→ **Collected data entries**
────

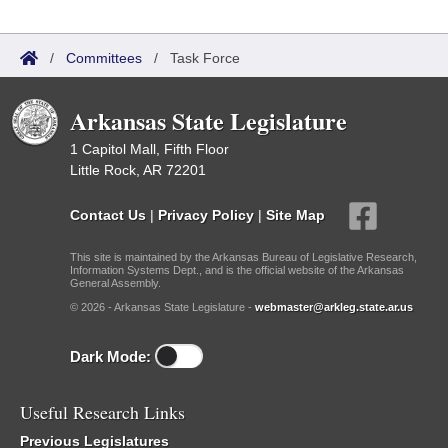
/
Committees
/
Task Force
Arkansas State Legislature
1 Capitol Mall, Fifth Floor
Little Rock, AR 72201
Contact Us
|
Privacy Policy
|
Site Map
This site is maintained by the Arkansas Bureau of Legislative Research,
Information Systems Dept., and is the official website of the Arkansas
General Assembly.
© 2026 - Arkansas State Legislature -
webmaster@arkleg.state.ar.us
Dark Mode:
Useful Research Links
Previous Legislatures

────

→ **About this task**
For the string "Research", go through the entries above and copy each line where it occurs.

→ **Response area**
This site is maintained by the Arkansas Bureau of Legislative Research,
Useful Research Links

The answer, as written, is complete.